15.10.2019
В Саратове по дороге в школу пропала девятилетняя девочка. Два дня весь город искал Лизу Киселеву — ее нашли мертвой. Вскоре был схвачен и подозреваемый — Михаил Туватин, позднее признавшийся в убийстве.
История, казалось бы, «камерная», но жуткая, ибо почти каждый может примерить ее на своего ребенка. После задержания город забурлил отмщением: саратовцы устроили у отделения МВД стихийный митинг, требуя выдать подонка. Окажись он в руках толпы — и его бы разорвали на части.
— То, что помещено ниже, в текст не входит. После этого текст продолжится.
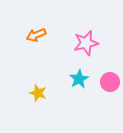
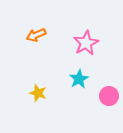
pink star: rotated 15 degrees counterclockwise
pink circle: moved 1 px left, 14 px down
В тот же день, 11 октября, депутаты Госдумы Евгений Примаков и Ольга Алимова предложили отменить в России мораторий на смертную казнь для убийц и насильников детей. На странице Госдумы «ВКонтакте» открыто голосование, в нем уже приняли участие более 100 тысяч человек, и 80 процентов из них поддерживают инициативу народных избранников.
Тема смертной казни неизменно вызывает широкий резонанс, хотя все аргументы давно озвучены. Также хорошо известно, что большинство людей, «голосуя сердцем», выступают «за». Их чувства понятны. Невыносимо думать, что ребенок мертв, а изверг, лишивший его жизни, по-прежнему смотрит на солнце. И ведь однажды зверь может выйти на свободу и отправиться за новой добычей. Есть преступления, на которые смертная казнь кажется единственно возможным ответом.
Есть лишь одно весомое возражение против такой меры — опасность осудить невиновного. А от ошибок не застрахован ни один суд. Исследование ФБР показало, что за тридцать лет (с 1979 по 2009 год) в США 27 человек были казнены за преступления, которых не совершали. Вот и наша правоохранительная система весьма далека от идеала! Число оправдательных приговоров в российских судах ничтожно; зачастую люди предстают перед Фемидой на основании сомнительных или прямо подтасованных улик; и порой лишь громкое общественное вмешательство помогает восстановить справедливость. Но человека, отправленного по ошибке в тюрьму, можно оттуда вытащить, а безвинно казненного уже не спасешь.
У нашей страны есть печальный опыт неразборчивого применения смертной казни. Слишком это удобный инструмент в руках власть имущих. Начав с тех, кто по всем понятиям заслуживает смерти — с детоубийц — не выйдет ли слишком легким расширять «исключительную меру наказания» и дальше? Тот же Евгений Примаков пишет, что необходимо казнить не только убийц детей и педофилов, но и террористов, и коррупционеров, и виновных в «измене и предательстве Родины». Чем дальше — тем более широки и расплывчаты категории, и тем проще становится «подвести под статью» неугодного человека.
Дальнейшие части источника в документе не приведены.